There is a lot of justified hype right now around applying Singular Learning Theory (SLT) to mechanistic interpretability. We all desperately want a magic, noise-tolerant number that tells us, “Ah, yes, the model just sculpted a meaningful circuit here”.
Recently, the Local Learning Coefficient (LLC) has been floated as the prime candidate for this. The theory is elegant: compute the LLC across checkpoints, and watch it respond when the model undergoes a phase transition.
I wanted to actually pressure-test this. I ran the code, stared at the loss landscapes, and recently narrated the core findings to my colleagues to get the manuscript drafted. The TL;DR? Gradient descent is incredibly messy, and the strongest claims about LLC being a standalone circuit-tracker are basically a mirage.

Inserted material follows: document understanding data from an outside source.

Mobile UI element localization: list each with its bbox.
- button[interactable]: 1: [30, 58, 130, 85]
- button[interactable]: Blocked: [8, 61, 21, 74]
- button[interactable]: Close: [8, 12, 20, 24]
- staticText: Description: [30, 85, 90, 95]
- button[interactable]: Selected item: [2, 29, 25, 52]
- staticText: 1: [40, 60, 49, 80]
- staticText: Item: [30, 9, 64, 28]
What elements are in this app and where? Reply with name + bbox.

Here is what actually happens when you put LLC to the test, and why we need to seriously rethink how we build observability tooling.
The Setup: Hunting for the “Jump”
I went back to the absolute basics where MLP circuit formation is well-understood: the Toy Models of Superposition ().

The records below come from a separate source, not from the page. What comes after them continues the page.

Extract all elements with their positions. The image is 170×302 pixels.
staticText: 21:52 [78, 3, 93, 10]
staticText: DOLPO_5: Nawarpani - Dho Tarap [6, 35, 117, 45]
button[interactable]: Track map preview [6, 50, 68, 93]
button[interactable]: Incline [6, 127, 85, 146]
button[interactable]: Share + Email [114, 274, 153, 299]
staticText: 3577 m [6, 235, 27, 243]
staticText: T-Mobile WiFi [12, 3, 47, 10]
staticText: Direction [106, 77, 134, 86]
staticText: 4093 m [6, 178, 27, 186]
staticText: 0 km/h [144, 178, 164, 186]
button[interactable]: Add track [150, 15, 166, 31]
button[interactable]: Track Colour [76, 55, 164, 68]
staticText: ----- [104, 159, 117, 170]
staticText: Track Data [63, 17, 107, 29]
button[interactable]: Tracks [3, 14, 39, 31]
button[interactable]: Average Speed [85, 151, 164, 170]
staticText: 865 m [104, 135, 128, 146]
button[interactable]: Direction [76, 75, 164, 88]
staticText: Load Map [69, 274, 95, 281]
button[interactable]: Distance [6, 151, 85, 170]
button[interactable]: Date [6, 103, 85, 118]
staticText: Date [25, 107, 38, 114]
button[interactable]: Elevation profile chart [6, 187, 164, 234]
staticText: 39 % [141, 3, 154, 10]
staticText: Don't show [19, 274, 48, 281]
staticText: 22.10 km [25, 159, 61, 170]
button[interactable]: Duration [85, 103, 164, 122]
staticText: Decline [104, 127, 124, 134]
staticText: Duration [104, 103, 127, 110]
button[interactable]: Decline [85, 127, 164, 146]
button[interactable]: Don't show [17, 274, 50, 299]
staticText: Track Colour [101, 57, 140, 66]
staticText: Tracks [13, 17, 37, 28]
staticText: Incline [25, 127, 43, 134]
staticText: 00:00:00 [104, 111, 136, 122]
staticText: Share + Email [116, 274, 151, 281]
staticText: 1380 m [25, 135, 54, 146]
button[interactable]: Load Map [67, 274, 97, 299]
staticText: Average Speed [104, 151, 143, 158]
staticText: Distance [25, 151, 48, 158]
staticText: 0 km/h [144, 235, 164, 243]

It is a one-hidden-layer ReLU MLP with tied weights.
The network is just trying to compress sparse features into a 2-dimensional bottleneck.
The hallmark event we are looking for is a discrete dimensionality-jump, where the effective rank of the weight matrix suddenly pops from ~1.81 to 2.00.
The Polytope Gallery
In theory, the LLC should cleanly track this phase transition. And to be fair, conditionally, it does. If a perfectly clean jump occurs, the LLC at the inflection point is consistently elevated above random cut-points within that same trajectory
The problem? That “clean jump” is a statistical unicorn.
The Single-Seed Fallacy
We have a bad habit in interpretability of running a single seed, getting a beautiful graph, and assuming we’ve mapped the “ground truth” algorithm. These experiments prove how wildly dangerous that assumption is.

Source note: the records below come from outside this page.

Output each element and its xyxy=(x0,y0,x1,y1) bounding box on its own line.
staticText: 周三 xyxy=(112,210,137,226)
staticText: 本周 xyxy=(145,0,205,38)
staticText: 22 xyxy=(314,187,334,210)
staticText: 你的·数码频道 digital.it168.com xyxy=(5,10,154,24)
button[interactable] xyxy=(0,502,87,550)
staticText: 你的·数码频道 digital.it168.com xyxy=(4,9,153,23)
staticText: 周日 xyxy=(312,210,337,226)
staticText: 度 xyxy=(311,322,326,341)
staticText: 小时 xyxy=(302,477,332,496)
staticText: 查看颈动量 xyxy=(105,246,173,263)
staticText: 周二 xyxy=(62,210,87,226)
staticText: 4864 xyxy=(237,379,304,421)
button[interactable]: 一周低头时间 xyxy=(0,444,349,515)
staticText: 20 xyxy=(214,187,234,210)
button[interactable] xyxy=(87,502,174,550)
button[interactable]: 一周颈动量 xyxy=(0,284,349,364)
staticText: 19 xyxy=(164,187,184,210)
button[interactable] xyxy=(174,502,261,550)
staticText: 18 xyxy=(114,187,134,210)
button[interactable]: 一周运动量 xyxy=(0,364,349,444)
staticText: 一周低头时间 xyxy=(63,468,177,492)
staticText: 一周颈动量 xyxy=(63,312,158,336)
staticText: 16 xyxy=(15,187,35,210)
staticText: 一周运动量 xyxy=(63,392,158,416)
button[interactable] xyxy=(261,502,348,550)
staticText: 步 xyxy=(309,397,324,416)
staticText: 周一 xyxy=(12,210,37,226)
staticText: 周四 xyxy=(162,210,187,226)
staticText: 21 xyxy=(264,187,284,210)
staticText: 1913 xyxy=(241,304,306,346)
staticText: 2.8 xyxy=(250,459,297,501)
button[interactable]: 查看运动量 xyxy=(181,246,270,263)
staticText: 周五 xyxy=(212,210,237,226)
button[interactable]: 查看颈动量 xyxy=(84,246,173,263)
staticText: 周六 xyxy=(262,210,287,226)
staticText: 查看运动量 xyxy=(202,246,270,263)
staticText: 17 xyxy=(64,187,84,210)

I ran 20 seeds at the exact same canonical configuration. Only about 25% of them actually exhibited the textbook plateau-then-jump trajectory.
Seed Grid showing the sigmoid fit to effective-rank trajectories
If a tiny toy MLP gets permanently stuck in a sub-optimal basin 1 out of 5 times, imagine the path-dependency when training massive predictive architectures.
Non-Monotonic Dynamics with pairwise cosine similarity graphs
The Nail in the Coffin: The Sparsity Sweep
The most damning piece of evidence comes from my multi-sparsity factor analysis, which outright falsifies the claim that “LLC drift tracks circuit formation”.
If LLC drift is actually tracking circuits, it should be relatively quiet when no circuits are forming. I ran a sweep at a sparsity of 0.3, a regime where the network keeps exactly two features and exhibits zero superposition (meaning no phase transition occurs).
Sparsity Sweep showing LLC drift across 0.3, 0.5, 0.7, and 0.9
The data is brutal: LLC drift at sparsity 0.3 was roughly 3x larger than the drift at the canonical 0.7 sparsity.
LLC drift is not a reliable circuit-level signal. It is heavily dominated by general training-time evolution that varies across regimes in ways completely unrelated to circuit formation. Furthermore, I found that feature emergence and the rank-jump are entirely distinct events. Feature emergence happens early (around step 700), while the rank-jump happens late. The measurable LLC effect is actually tracking that late rank-jump, not the early feature emergence.
The Takeaway for DevInterp
LLC is mathematically beautiful, but it won’t save us from the messy reality of loss landscapes. If we want to build robust diagnostic protocols, we have to adjust our methods:
Kill the single-seed analysis: Trajectory heterogeneity is a massive methodological flaw. If you validate a metric on one checkpoint, you might just be measuring the quirks of a specific local basin.
LLC is a passenger, not the driver: LLC drift is too noisy to be a standalone progress measure. It only provides real value as a confirmatory metric when paired tightly with other indicators like effective-rank trajectories or feature-norm dynamics.
We need multi-metric observability tooling that embraces the chaos, rather than hoping one single scalar will smooth it all out.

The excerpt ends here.